There is limited precedent for telehealth malpractice cases. To that end, not all malpractice coverage covers telehealth services. Hawaii is an example of a state that requires malpractice carriers to cover telehealth services, but most states have no such requirement.25 Moreover, not all malpractice coverage will cover services provided in a different state.
In addition to practitioner licensure regulations providing general prescribing rules for practitioners, federal and state law often impose further limitations on prescribing in a telehealth setting. Factors include whether the prescribed drug is a controlled substance, the patient’s location, whether a physician-patient relationship has been sufficiently established, whether an emergency situation exists and whether the prescribed drug is used for medication-assisted treatment of an opiate use disorder.

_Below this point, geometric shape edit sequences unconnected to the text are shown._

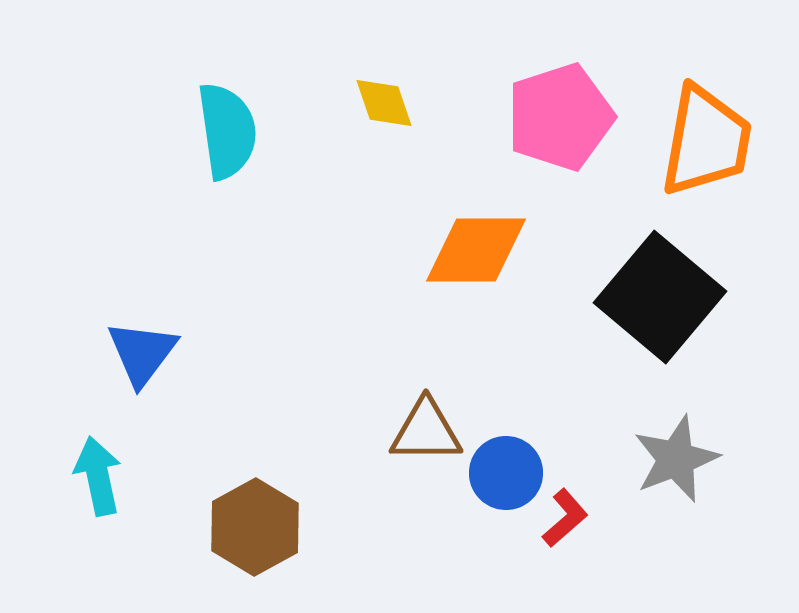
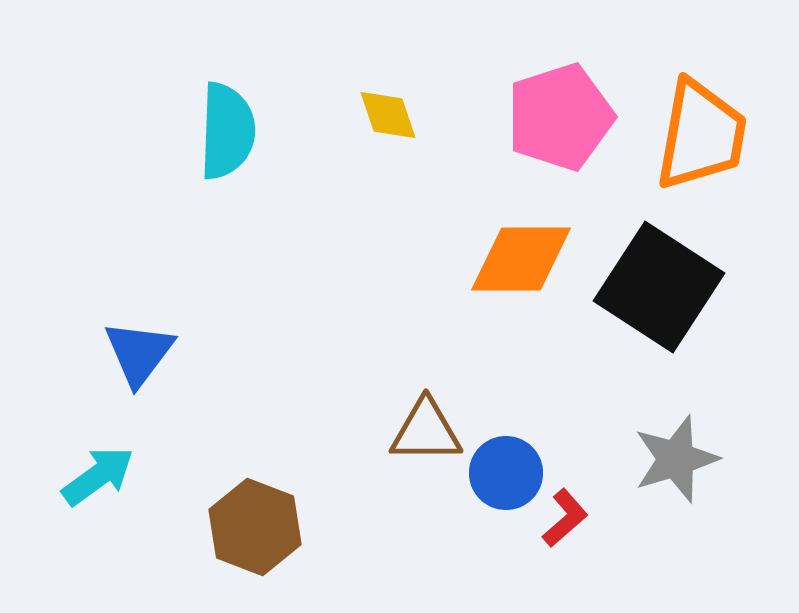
yellow diamond: moved 4 px right, 12 px down
cyan semicircle: rotated 10 degrees clockwise
orange trapezoid: moved 5 px left, 6 px up
orange diamond: moved 45 px right, 9 px down
black square: moved 1 px left, 10 px up; rotated 7 degrees counterclockwise
blue triangle: moved 3 px left
gray star: rotated 4 degrees clockwise
cyan arrow: rotated 66 degrees clockwise
brown hexagon: rotated 10 degrees counterclockwise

Telehealth can be an effective option for providers with limited resources to utilize specialists on a less than full-time basis. As the credentialing process can be resource-consuming, especially for rural or otherwise small providers with limited resources, federal regulations allow certain types of providers to credential by proxy under certain conditions.27
Other Related Considerations
Healthcare regulatory agencies have issued, and continue to issue, other regulations that are not directed at telehealth specifically but may impact the telehealth landscape for the duration of the pandemic. For example, on March 30, 2020, CMS issued 18 waivers that exempt providers from sanctions for good faith noncompliance with specified provisions of the Physician Self-Referral Law (commonly referred to as the “Stark Law”). These broad waivers create flexibilities for the healthcare system generally that have applications to telehealth. For example, the guidance states the waivers may allow an entity to provide free telehealth equipment to a physician practice to facilitate telehealth visits.28 To the extent that hospitals and providers have relied on the March 30 CMS blanket waivers of certain provisions of the Stark regulations in setting up telehealth arrangements, telehealth entities should document carefully the regulatory guidance upon which they are relying, then unwind those arrangements promptly when necessary.
Undoubtedly, the current COVID-19 crisis has served as a catalyst for vast expansion of the use of telehealth, which will continue to change the landscape of healthcare delivery going forward.